Effects of gastric distension and electrical stimulation of dorsomedial medulla on neurons in parabrachial nucleus of rats

The effects of gastric distension and electrical stimulation of the dorsomedial medulla on neurons within the parabrachial nucleus (PB) were investigated electrophysiologically in urethane-chloralose anesthetized rats. Among 74 neurons tested, electrical stimulation of the nucleus of the solitary tract (NTS) excited 30 neurons (excitatory neurons) and inhibited 14 neurons (inhibitory neurons). Fourteen neurons increased and 12 neurons decreased their discharge rates in response to gastric distension. Twenty-two neurons responded to both electrical stimulation of the NTS and gastric distension. Both excitatory and inhibitory neurons showed either an increase or a decrease in discharge rate responding to gastric distension. Furthermore, three neurons that decreased their discharge rates and two neurons that increased their discharge rates during gastric distension also responded to intravenous administration of metaraminol indicating some effect of baroreceptor activation on the neural activity. The responses of another 49 neurons in the PB to electrical stimulation of area postrema and gastric distension were analyzed. Electrical stimulation of the AP excited 14 neurons and inhibited only one neuron. Five neurons increased and seven neurons decreased their discharge rates in response to gastric distension. Only one inhibitory neuron responded to gastric distension. These observations suggested that the PB neurons received gastric mechanoreceptive inputs from the NTS.

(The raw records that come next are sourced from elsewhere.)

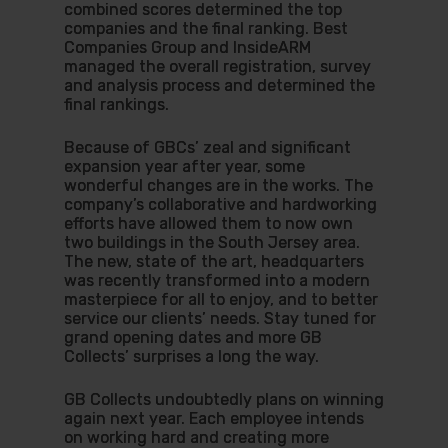
combined scores determined the top
companies and the final ranking. Best
Companies Group and InsideARM
managed the overall registration, survey
and analysis process and determined the
final rankings.
Because of GBCs’ zeal and significant
expansion year after year, some
wonderful changes are in the works. The
company’s collaborative and hardworking
efforts have allowed them to now own
two buildings in the South Jersey area.
The new, state of the art, headquarters
was recently transformed into a modern
masterpiece for all to enjoy, and to better
service our clients’ needs. Stay tuned for
grand opening dates and more GB
Collects’ surprises a long the way.
GB Collects undoubtedly plans on winning
again next year. Each employee intends
on working hard and creating more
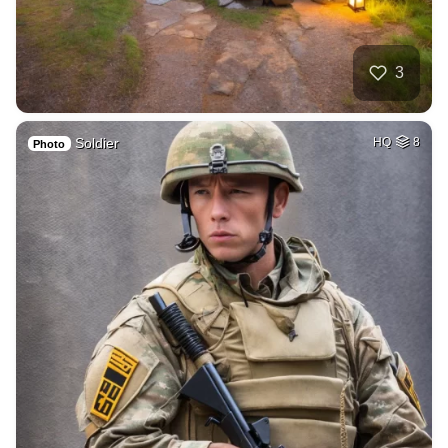
3
Soldier
HQ
8
Photo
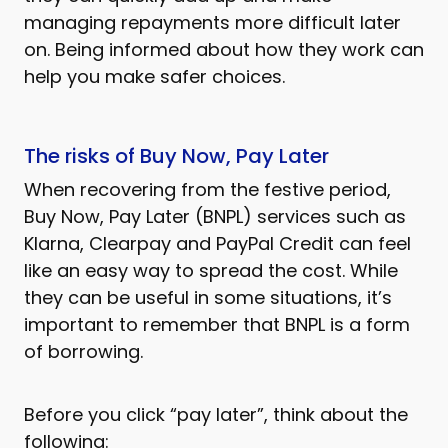
managing repayments more difficult later
on. Being informed about how they work can
help you make safer choices.
The risks of Buy Now, Pay Later
When recovering from the festive period,
Buy Now, Pay Later (BNPL) services such as
Klarna, Clearpay and PayPal Credit can feel
like an easy way to spread the cost. While
they can be useful in some situations, it’s
important to remember that BNPL is a form
of borrowing.
Before you click “pay later”, think about the
following:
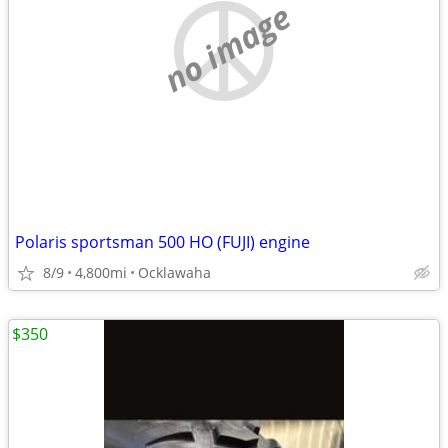
no image
Polaris sportsman 500 HO (FUJI) engine
8/9
4,800mi
Ocklawaha
$350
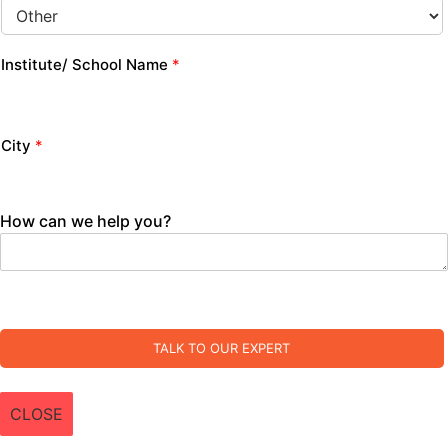
Institute/ School Name
*
City
*
How can we help you?
TALK TO OUR EXPERT
CLOSE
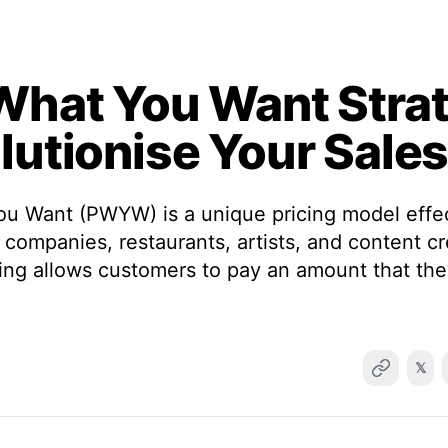
What You Want Stra
lutionise Your Sale
u Want (PWYW) is a unique pricing model effec
 companies, restaurants, artists, and content c
icing allows customers to pay an amount that t
𝕏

Area postrema mediates gastric motor response induced by apomorphine in rats

The effects of apomorphine administration on the autonomic responses were investigated in rats. Distinctive gastric motor responses were observed after the intravenous administration of apomorphine (0.1 mg/kg body weight). Gastric motor responses in the distal stomach induced by apomorphine administration were classified into two types. One type involved inhibition of phasic contractions which appeared just after the administration of apomorphine. The other involved an increase in the frequency of small phasic contractions accompanied by increased gastric tone appearing with a relatively longer delay. No relaxation was observed in either the proximal or distal stomach. These gastric motor responses showed a dose-response effect to the amount of apomorphine administered (0.002-0.1 mg/kg body weight). In addition, submandibular salivary secretion was observed in response to the intravenous administration of apomorphine at a dose of 3 or 10 mg/kg body weight. Pretreatment with domperidone (1 or 2 mg/kg body weight) or the ablation of the area postrema (AP) abolished the gastric motor response and salivary secretion induced by the administration of apomorphine. In conclusion, rats showed definitive autonomic phenomena in response to the administration of apomorphine. Dopamine 2-like receptors situated in the AP mediate apomorphine-induced autonomic phenomena in rats.